Я ему сказал, что если это все удалось, то только потому, что работалось легко, весело, в полном единении с Козинцевым, который как режиссер дает полную волю актеру искать, предлагать, фантазировать, импровизировать, но и вовремя умеет остановить, для того чтобы помочь отобрать самое нужное, самое выразительное, самое типическое для картины, куска и образа в целом.
Щукин опустил голову и, как мне показалось, проникновенно сказал:
- Так работать - это наслаждение, это мне напоминает опять Вахтангова. Хорошо! - закончил он задумчиво.
Эти чудесные вечера, которых у нас, к сожалению, было немного и об одном из которых я еще расскажу позже, заставляли либо пересматривать уже устоявшееся, либо утверждаться в том, в чем раньше ты колебался.
Я был сторонником актерской свободы, влюбленности в работу вместе с другом - режиссером, и меня радовало, что я находил таких авторитетных союзников...
Заметьте, что я никак не могу приступить к конкретному рассказу о том, как играли Чехов и Вахтангов, ибо все время делаю петли, перебивая себя, предаваясь ассоциациям. Эти "петли" возникают естественно, ведь от игры подлинных артистов получаешь обильную пищу для мыслей и чувств.
Я, к сожалению, не могу восстановить рисунка их ролей - с тех пор прошло столько времени! Поэтому я прошу верить, что это было действительно замечательно, что даже такой придирчивый человек, такой Фома-неверующий, который, пока сам не увидит и не пощупает, не скажет: "да", как К. С. Станиславский, признавался, что "Потоп" он смотрел множество раз, неизменно приходя в восторг от того, как исполнялась одна и та же роль двумя столь непохожими актерами. В спектакле все играли великолепно: и Хмара, и Сушкевич - весь ансамбль был замечательным. Но эти два исполнителя не только великолепно играли, но и принципиально решили проблему дублерства.

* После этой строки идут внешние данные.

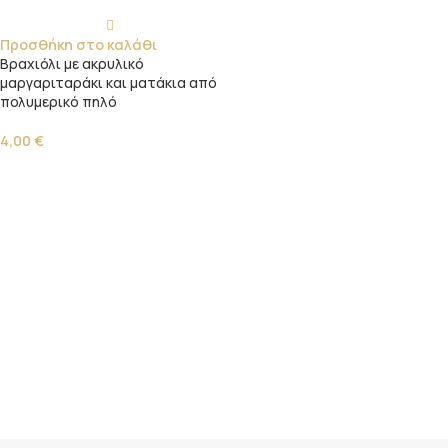
Προσθήκη στο καλάθι
Βραχιόλι με ακρυλικό
μαργαριταράκι και ματάκια από
πολυμερικό πηλό
4,00
€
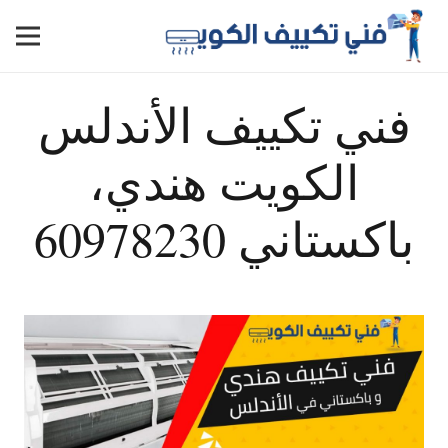
فني تكييف الأندلس
الكويت هندي،
باكستاني 60978230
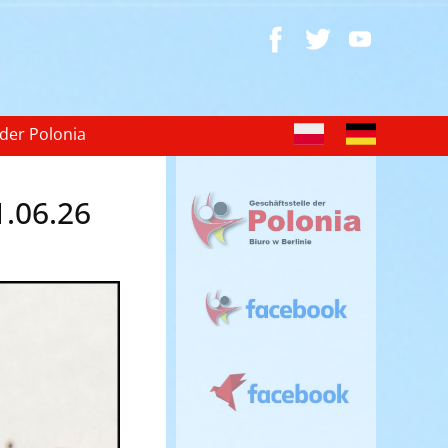
 der Polonia
1.06.26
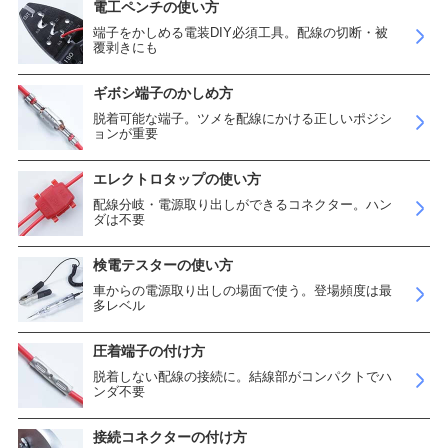
電工ペンチの使い方
端子をかしめる電装DIY必須工具。配線の切断・被
覆剥きにも
ギボシ端子のかしめ方
脱着可能な端子。ツメを配線にかける正しいポジシ
ョンが重要
エレクトロタップの使い方
配線分岐・電源取り出しができるコネクター。ハン
ダは不要
検電テスターの使い方
車からの電源取り出しの場面で使う。登場頻度は最
多レベル
圧着端子の付け方
脱着しない配線の接続に。結線部がコンパクトでハ
ンダ不要
接続コネクターの付け方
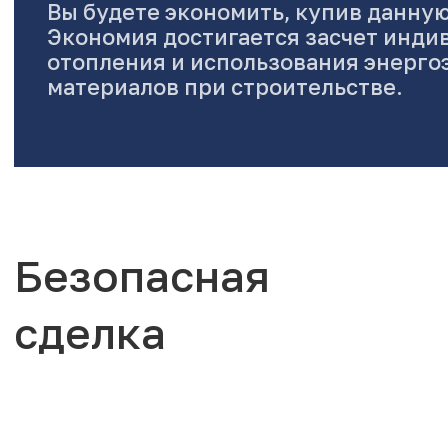
Вы будете экономить, купив данную
Экономия достигается засчет инди
отопления и использования энерг
материалов при строительстве.
Безопасная
сделка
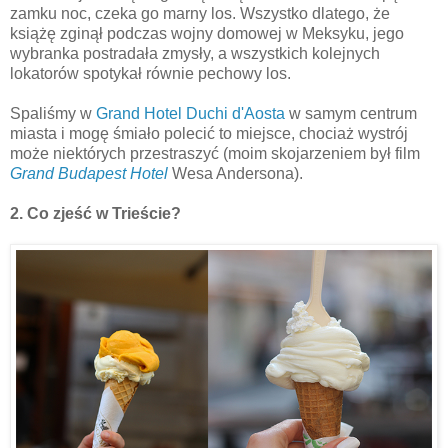
zamku noc, czeka go marny los. Wszystko dlatego, że
książę zginął podczas wojny domowej w Meksyku, jego
wybranka postradała zmysły, a wszystkich kolejnych
lokatorów spotykał równie pechowy los.
Spaliśmy w
Grand Hotel Duchi d'Aosta
w samym centrum
miasta i mogę śmiało polecić to miejsce, chociaż wystrój
może niektórych przestraszyć (moim skojarzeniem był film
Grand Budapest Hotel
Wesa Andersona).
2. Co zjeść w Trieście?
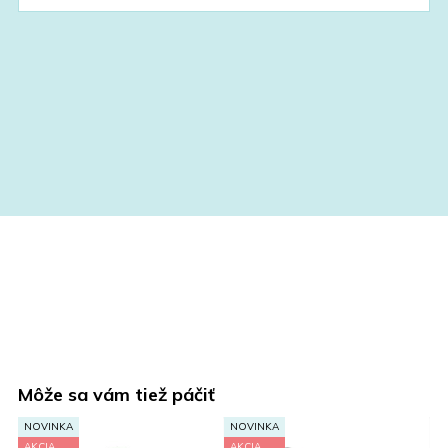
was:
is:
69,90 €.
41,90 €.
Môže sa vám tiež páčiť
NOVINKA
NOVINKA
AKCIA
AKCIA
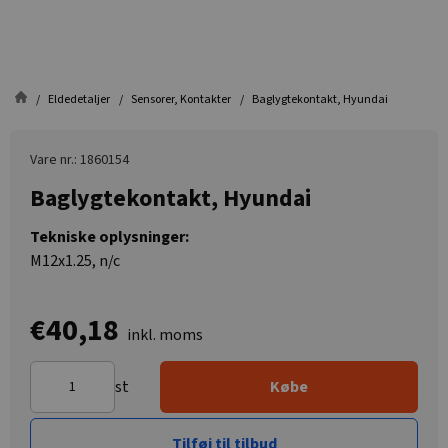
Eldedetaljer
Sensorer, Kontakter
Baglygtekontakt, Hyundai
Vare nr.: 1860154
Baglygtekontakt, Hyundai
Tekniske oplysninger:
M12x1.25, n/c
€40,18
inkl. moms
st
Købe
Tilføj til tilbud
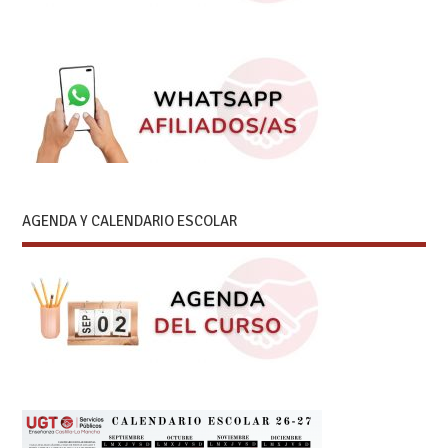
AGENDA Y CALENDARIO ESCOLAR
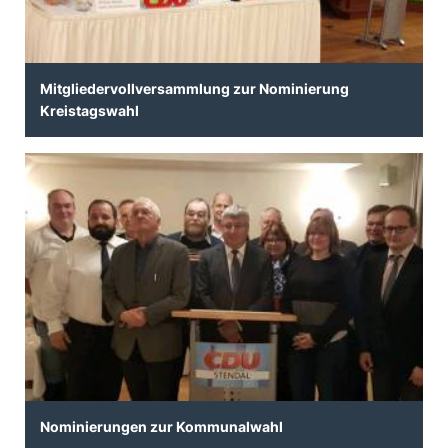
Mitgliedervollversammlung zur Nominierung
Kreistagswahl
Nominierungen zur Kommunalwahl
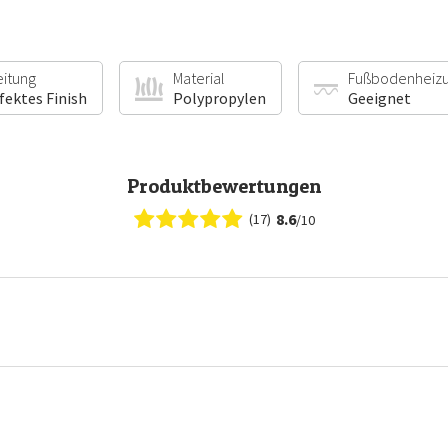
eitung
Material
Fußbodenheiz
fektes Finish
Polypropylen
Geeignet
Produktbewertungen
8.6
(17)
/10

Чехов был неповторимым виртуозом в создании человеческих характеров. В роли Мальволио, в которой до того блистал Колин, Чехов, создал образ почти гротескный, пользуясь, однако, настолько мягкими, до наивности простыми средствами, что вы были совершенно убеждены в том, что где-то совсем недавно действительно видели такого человека. Необыкновенная внутренняя вера заставляла верить и зрителя, что только так и может взирать на мир человек, подобный Мальволио Чехова. Он делал разнообразнейшие эксцентрические трюки, какие может позволить себе лишь знающий секреты мастерства и: полностью владеющий
перевоплощением актер. Они служили нужным, органичным, действенным дополнением психологического рисунка роли. Каждый его комедийный трюк был выполнен мастерски не только с точки зрения актерской техники, но - в чем и состоял весь секрет! - с точки зрения внутренней необходимости его в данном контексте, именно для данного образа. Отбор был точен, это был не трюк, взятый "напрокат", а трюк, рожденный органическим единством внутренней и внешней жизни актера в роли.
В последнем акте "Двенадцатой ночи" Мальволио - Чехов объяснялся в любви герцогине. Мальволио заставал ее у маленького аналоя, рядом стояла низкая скамеечка, на которую во время молитвы герцогиня, опускаясь на колени, клала библию. Чехов - Мальволио преклонял колени перед возлюбленной, и скамеечка оказывалась между его ногами. Он говорил пылкие слова, доводившие его до любовного экстаза. Мальволио - Чехов пытался встать, но колени в судороге сжимали скамейку, и он не мог подняться. Он делал всяческие попытки освободиться от проклятой скамейки, но у него ничего не получалось.
Зрители сначала посмеивались, затем хохотали, потом покатывались со смеху, но все старания Мальволио освободиться от скамейки ни к чему не приводили. Тогда Чехов - Мальволио в отчаянии брал библию и вышибал ею застрявшую между колен скамейку. Громом аплодисментов отвечал зал на этот чеховский "трюк". Все, что я пишу, лишь маловыразительный пересказ того, как играл Чехов на сцене. Его надо было видеть собственными глазами!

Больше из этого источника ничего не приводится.